Ce magistrat a rendu compte des plaidoiries dans le délibéré de la Cour, entendu en son rapport, composée de :
Madame Anne HARTMANN, présidente
Monsieur Denis ARDISSON, président
Monsieur Didier MALINOSKY, vice-président placé
Greffier, lors des débats : Mme Caroline GAUTIER
ARRET :
— Contradictoire
— Mise à disposition de l’arrêt au greffe de la Cour, les parties en ayant été préalablement avisées dans les conditions prévues au deuxième alinéa de l’article 450 du Code de procédure civile.
— Signé par Madame Anne HARTMANN, présidente, et par Mme Caroline GAUTIER, greffière à laquelle la minute de la décision a été remise par le magistrat signataire.
FAITS, PROCÉDURE ET MOYENS DES PARTIES
La société Peinture couleur décoration, aux droits de laquelle la SAS Akzo Nobel Distribution intervient, a engagé Monsieur E F X, par contrat de travail à durée indéterminée à compter du 1er juin 2000 en qualité de vendeur magasinier. Au dernier état, Monsieur X occupait les fonctions d’attaché technico-commercial, statut agent de maitrise, niveau 5, échelon 1.
Les relations contractuelles entre les parties étaient soumises à la convention collective nationale des commerces de gros.
En dernier lieu, la rémunération mensuelle brute moyenne de Monsieur X s’élevait à la somme de 3.304,32 €.
Par lettre datée du 7 mai 2015, Monsieur X a été convoqué à un entretien préalable fixé au 20 mai 2015.

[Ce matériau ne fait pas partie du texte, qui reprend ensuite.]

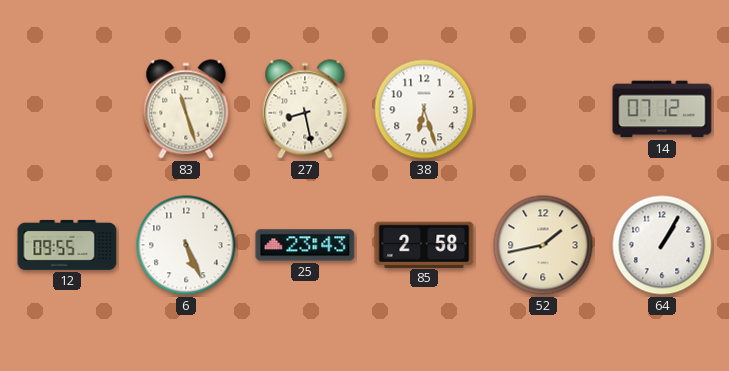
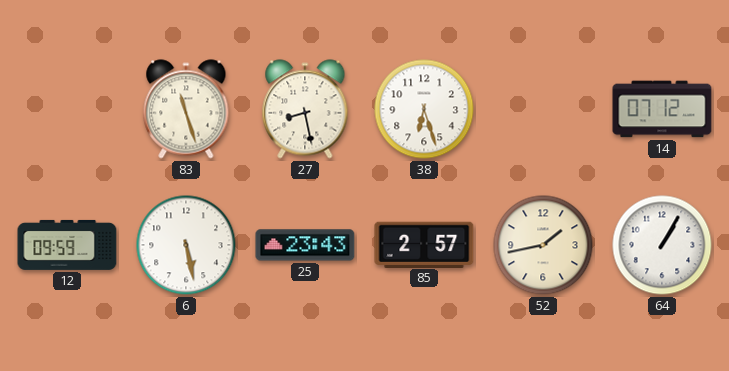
12: 09:55 -> 09:59
6: 5:26 -> 5:28
85: 2:58 -> 2:57
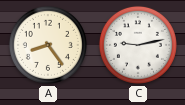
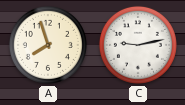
A: 8:24 -> 7:57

Monsieur X a ensuite été licencié pour faute grave par lettre datée du 28 mai 2015 motif pris de ce que Monsieur X a provoqué une altercation lors d’une réunion.
A la date du licenciement, Monsieur X avait une ancienneté de 15 ans.
La société Akzo Nobel Distribution occupait à titre habituel au moins onze salariés lors de la rupture des relations contractuelles.
Contestant la légitimité de son licenciement et réclamant diverses indemnités, Monsieur X a saisi le 23 juillet 2015 le conseil de prud’hommes de Créteil qui, par jugement du 15 mai 2017 a :
- dit que le licenciement prononcé à l’encontre de Monsieur X est sans cause réelle et sérieuse,
- condamné la sas Akzo Nobel distribution a payer a Monsieur X, dont la moyenne des trois derniers salaires s’éléve a 3.304,32 €, les sommes suivantes:
* 6.554,50 € au titre de l’indemnité compensatrice de préavis,
* 655,45 € au titre des congés payés sur le préavis,
* 9.831,75 € au titre de l’indemnité légale de licenciement,
* 29.500,00 € à titre d’indemnité pour licenciement sans cause réelle et sérieuse.
* 1.000,00 € au titre de l’article 700 du code de procédure civile.
- dit qu’il n’y a pas lieu d’ordonner l’exécution provisoire du présent jugement, sauf pour celle qui est de droit,
- déboute la SAS Akzo Nobel distribution de sa demande fondée sur l’article 700 du code de procédure civile.
- condamne la SAS Akzo Nobel distribution à rembourser au pôle emploi les indemnités de chômage versées a Monsieur X dans la limite de six mois d’indemnités,
- met les dépens et les éventuels frais d’exécution à la charge de la partie défenderesse.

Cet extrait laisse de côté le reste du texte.